Miwako était depuis sur les routes depuis plus d’un an maintenant et la demoiselle n’avait pas le mal du pays. En un an, l’adolescente s’était senti grandir, pas seulement en tant qu’onmyouji, en apprenant  de nouvelles techniques, mais en tant qu’adulte. Elle avait affronté des épreuves qui avaient mis à mal sa vision du monde, vu des horreurs et vécut de nouvelles blessures. La jeune femme avait aussi croisé des moments de joie, de solidarité extraordinaire et trouvé dans ces scènes de solidarité touchante de quoi conforter ses espérances et nourrir son obstination. Un onmyouji avait besoin d’être solide physiquement et moralement pour continuer dans sa branche. Il se retrouverait incapable de maintenir l’équilibre sans cette force. Ce voyage était également destiné à acquérir cela. A comprendre que les humains et les yokais n’étaient pas tous des alliés ou des ennemis, que les décisions qu’ils pouvaient être amenés à prendre en tant qu’onmyouji pouvaient être lourde et parvenir à des résultats dramatiques. Bien leur mettre dans la tête qu’ils étaient à présent le seul responsable de leurs actes et choix.
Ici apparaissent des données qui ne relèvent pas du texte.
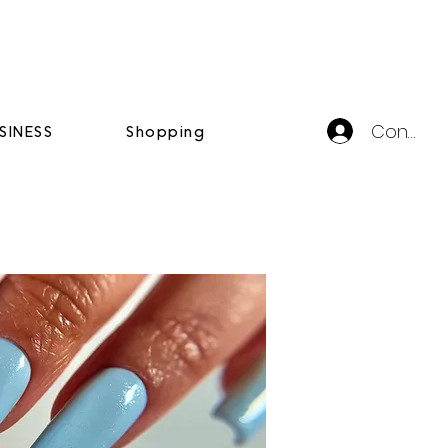
Connexi
SINESS
Shopping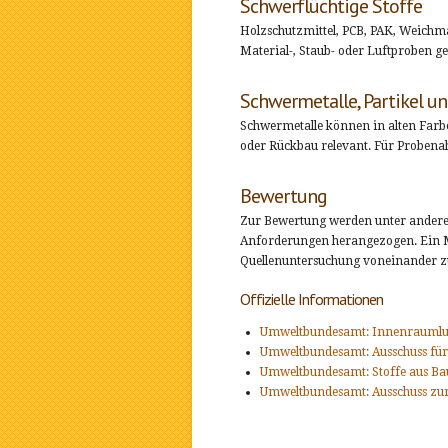
Schwerflüchtige Stoffe
Holzschutzmittel, PCB, PAK, Weichm
Material-, Staub- oder Luftproben ge
Schwermetalle, Partikel u
Schwermetalle können in alten Farb
oder Rückbau relevant. Für Proben
Bewertung
Zur Bewertung werden unter andere
Anforderungen herangezogen. Ein Mes
Quellenuntersuchung voneinander z
Offizielle Informationen
Umweltbundesamt: Innenraumlu
Umweltbundesamt: Ausschuss für
Umweltbundesamt: Stoffe aus B
Umweltbundesamt: Ausschuss zur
Pour la famille, envoyer leurs jeunes sur la route leur permettait d’étendre leurs connaissances et de former des alliances. Miwako avait conscience qu’en tant qu’onmyouji, ce parcours devait lui permettre de s’affirmer, de trouver quelle onmyouji elle voulait être. Depuis son enfance et le début de son entraînement, la religieuse avait construit une image, un idéal. Depuis qu’elle avait entamé son périple, cette image d’Epinal se voyait peu à peu modifié. Elle savait qu’elle n’était pourtant qu’à mi-chemin et que l’année à venir allait être tout aussi importante que la première, pour forger son avenir, pour voir si elle parviendrait tout de même à conserver sa vision de cohabitation, à laquelle elle tenait tant. La religieuse était aussi enthousiaste que craintives sur ce qui l’attendait et sur les conséquences possibles.
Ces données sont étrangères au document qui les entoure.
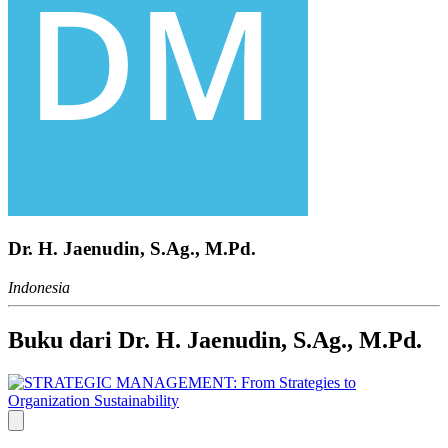
Dr. H. Jaenudin, S.Ag., M.Pd.
Indonesia
Buku dari Dr. H. Jaenudin, S.Ag., M.Pd.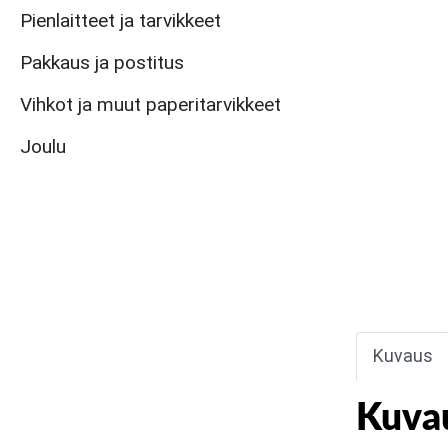
Pienlaitteet ja tarvikkeet
Pakkaus ja postitus
Vihkot ja muut paperitarvikkeet
Joulu
Kuvaus
Kuva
L’adolescente était arrivée depuis peu en eiichiro, ces contrées  provoquaient déjà en elle un émoi certain. La religieuse ne sous-estimait pas les capacités d’accueils du clan des flammes dont elle sortait, le contraste des deux clans frontalier était tout de même saisissant et pas vraiment en faveur des protégés de Moegami. Leur esprit guerrier semblait d’autant plus dur que le clan du vent était libre. Leur politique d’autant plus agressive et oppressive que celle des verts était pacifique et pédagogique.  Leur climat d’autant plus insupportable que le climat ici était doux.  Il n’y avait qu’Hono pour paraître un peu moins heureuse de cette baisse de température. La kirin des flammes manifestait de manière plutôt bruyante, qu’elle serait bien encore restée quelque temps parmi les adeptes du phoenix. Des tirades qui avaient tendance à amuser la demoiselle et blaser son autre gardien.
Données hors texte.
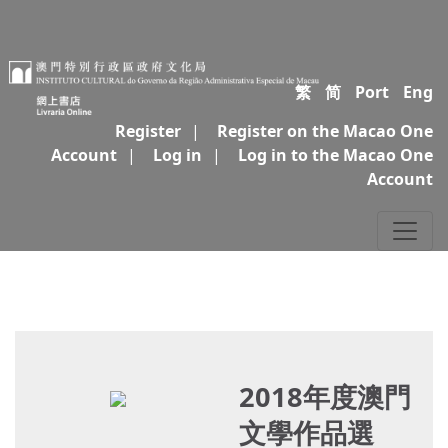
繁
简
Port
Eng
Register
|
Register on the Macao One
Account
|
Log in
|
Log in to the Macao One
Account
2018年度澳門
文學作品選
Miwako sentait une douce et apaisante torpeur la saisir et prolonger un peu ses arrêts, dans cette atmosphère propice à la flânerie. L’ambiance qu’elle ressentait était un véritable baume au cœur et à l’âme et elle se dit que les disciples de Kazegami avaient bien la chance de posséder une terre aussi hospitalière. Elle aimait bien Kenshu, mais il fallait bien avouer qu’avec leurs pluies et leurs orages, ce n’était pas la terre la plus accommodante. Setsu n’était donc pas le seul clan à souffrir de la comparaison avec les protégés du cheval sacré.  L’onmyouji n’était toutefois pas là uniquement pour profiter de la bonne atmosphère et poursuivit son chemin.

L’adolescente avait l’attention d’aller jusqu’au temple, pour honorer les Kannushis comme elle le devait. Elle comptait aussi y trouver des informations à propos de l’organisation religieuse en place ici et surtout des onmyoujis, qu’elle comptait bien rencontrer. Cela restait après tout son premier objectif. La brune eut toutefois de la chance alors qu’elle traversa un village de rencontrer d’autres personnes de sa caste. Miwako entama donc des discussions avec ces derniers afin d’obtenir quelques informations.
Onji et Hono dans ces moment-là faisaient attention à rester en retrait, mais ils remarquèrent l’étrange manège d’un petit bout de miko, trop vieille pour être une enfant, pas assez pour être une femme.

« Tu devrais achever ta conversation, quelqu’un cherche à te voir apparemment. »

Signala tranquillement le kirin des terres à sa protégée. Rare était les gens à s’approcher sans raison un onmyouji, leurs semblables venant toujours les voir pour des raisons précises.

« Elle ne semble cependant pas venir pour un problème quelconque, c’est bizarre. »

Le protecteur du sol, sérieux et attentif faisait un rapport le plus complet possible. Celle des flammes semblait d’humeur plus joueuse et ajouta avec une moquerie certaine.

« Regarde ces yeux tout brillants. Bravo Miwa t’as pas encore commencé à bosser ici que t’as déjà une admiratrice. »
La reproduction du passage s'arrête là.